*What to do*:
In your copy, reproduce each entry exactly and include no picture.
Information provided START
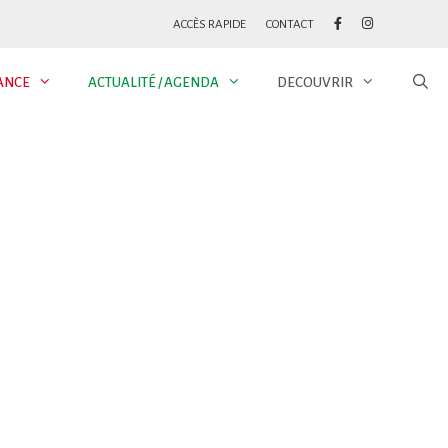
ACCÈS RAPIDE
CONTACT
ANCE
ACTUALITÉ / AGENDA
DECOUVRIR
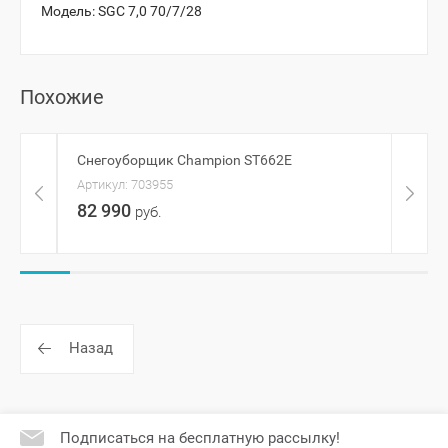
Модель:
SGC 7,0 70/7/28
Похожие
Снегоуборщик Champion ST662E
Снег
2S25
Артикул:
703955
Артик
82 990
руб.
91 
Назад
Подписаться на бесплатную рассылку!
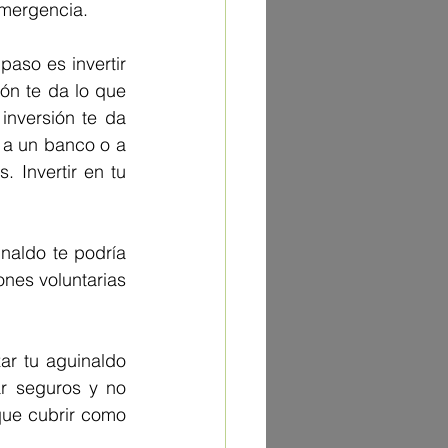
emergencia.
paso es invertir 
ón te da lo que 
inversión te da 
 a un banco o a 
 Invertir en tu 
naldo te podría 
nes voluntarias 
ar tu aguinaldo 
r seguros y no 
ue cubrir como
Information provided END
*Task result*:
ACCÈS RAPIDE
CONTACT
ANCE
ACTUALITÉ / AGENDA
DECOUVRIR
Модель:
SGC 7,0 70/7/28
Похожие
Снегоуборщик Champion ST662E
Снег
2S25
Артикул:
703955
Артик
82 990
руб.
91 
Назад
Подписаться на бесплатную рассылку!
emergencia.
paso es invertir 
ón te da lo que 
inversión te da 
 a un banco o a 
 Invertir en tu 
naldo te podría 
nes voluntarias 
ar tu aguinaldo 
r seguros y no 
ue cubrir como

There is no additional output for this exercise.